**EXCERPTED RECORDS:**

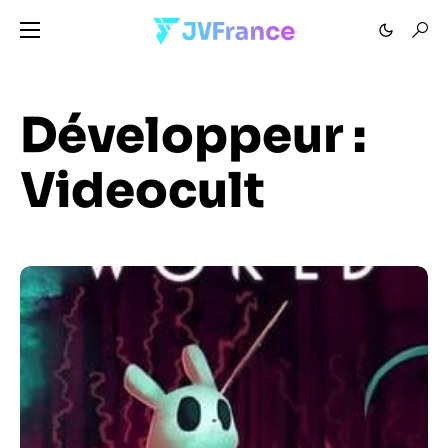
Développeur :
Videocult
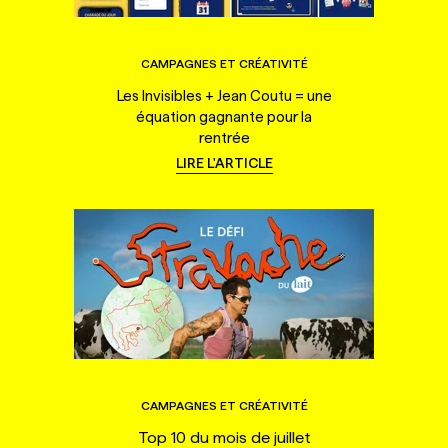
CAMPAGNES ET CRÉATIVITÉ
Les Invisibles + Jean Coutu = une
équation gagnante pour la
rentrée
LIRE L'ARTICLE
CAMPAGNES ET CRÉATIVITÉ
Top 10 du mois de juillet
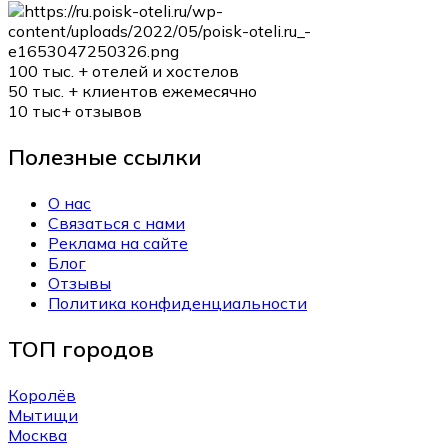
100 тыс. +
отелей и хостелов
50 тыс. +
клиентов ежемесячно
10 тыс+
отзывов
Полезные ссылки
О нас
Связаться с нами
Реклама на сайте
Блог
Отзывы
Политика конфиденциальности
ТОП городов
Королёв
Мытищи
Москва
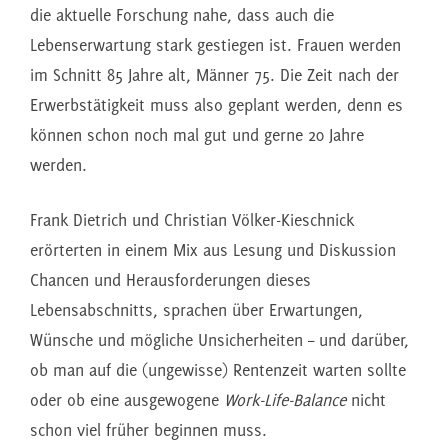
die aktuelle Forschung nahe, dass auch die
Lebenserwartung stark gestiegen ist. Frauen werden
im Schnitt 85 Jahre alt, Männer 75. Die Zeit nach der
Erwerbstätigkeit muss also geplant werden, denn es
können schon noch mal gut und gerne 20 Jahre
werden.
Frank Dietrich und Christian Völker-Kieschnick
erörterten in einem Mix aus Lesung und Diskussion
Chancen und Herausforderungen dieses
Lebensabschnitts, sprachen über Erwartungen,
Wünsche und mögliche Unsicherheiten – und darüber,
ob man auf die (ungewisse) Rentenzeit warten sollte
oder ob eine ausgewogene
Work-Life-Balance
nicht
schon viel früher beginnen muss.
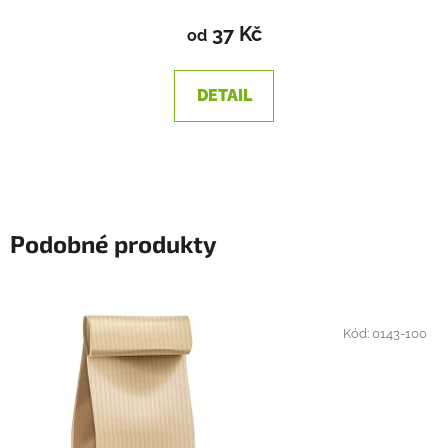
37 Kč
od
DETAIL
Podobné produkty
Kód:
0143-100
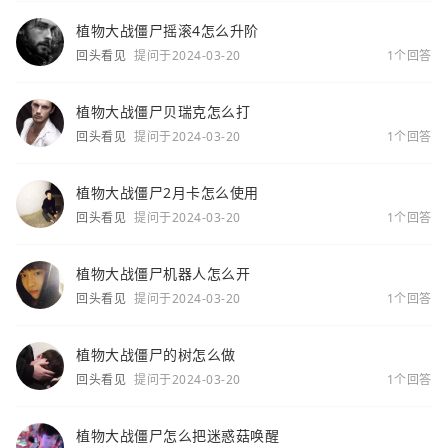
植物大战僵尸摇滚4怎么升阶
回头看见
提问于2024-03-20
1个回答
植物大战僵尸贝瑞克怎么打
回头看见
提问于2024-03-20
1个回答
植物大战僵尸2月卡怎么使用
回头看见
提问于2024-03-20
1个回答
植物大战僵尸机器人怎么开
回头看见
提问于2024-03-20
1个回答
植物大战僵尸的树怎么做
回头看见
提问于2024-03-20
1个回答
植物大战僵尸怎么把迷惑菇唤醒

**WORK TO BE COMPLETED:** Each entry above is to be given again exactly, and any image in it is to be dropped.

**TASK ANSWER:**
Développeur :
Videocult
CAMPAGNES ET CRÉATIVITÉ
Les Invisibles + Jean Coutu = une
équation gagnante pour la
rentrée
LIRE L'ARTICLE
CAMPAGNES ET CRÉATIVITÉ
Top 10 du mois de juillet
100 тыс. +
отелей и хостелов
50 тыс. +
клиентов ежемесячно
10 тыс+
отзывов
Полезные ссылки
О нас
Связаться с нами
Реклама на сайте
Блог
Отзывы
Политика конфиденциальности
ТОП городов
Королёв
Мытищи
Москва
die aktuelle Forschung nahe, dass auch die
Lebenserwartung stark gestiegen ist. Frauen werden
im Schnitt 85 Jahre alt, Männer 75. Die Zeit nach der
Erwerbstätigkeit muss also geplant werden, denn es
können schon noch mal gut und gerne 20 Jahre
werden.
Frank Dietrich und Christian Völker-Kieschnick
erörterten in einem Mix aus Lesung und Diskussion
Chancen und Herausforderungen dieses
Lebensabschnitts, sprachen über Erwartungen,
Wünsche und mögliche Unsicherheiten – und darüber,
ob man auf die (ungewisse) Rentenzeit warten sollte
oder ob eine ausgewogene
Work-Life-Balance
nicht
schon viel früher beginnen muss.
37 Kč
od
DETAIL
Podobné produkty
Kód:
0143-100
植物大战僵尸摇滚4怎么升阶
回头看见
提问于2024-03-20
1个回答
植物大战僵尸贝瑞克怎么打
回头看见
提问于2024-03-20
1个回答
植物大战僵尸2月卡怎么使用
回头看见
提问于2024-03-20
1个回答
植物大战僵尸机器人怎么开
回头看见
提问于2024-03-20
1个回答
植物大战僵尸的树怎么做
回头看见
提问于2024-03-20
1个回答
植物大战僵尸怎么把迷惑菇唤醒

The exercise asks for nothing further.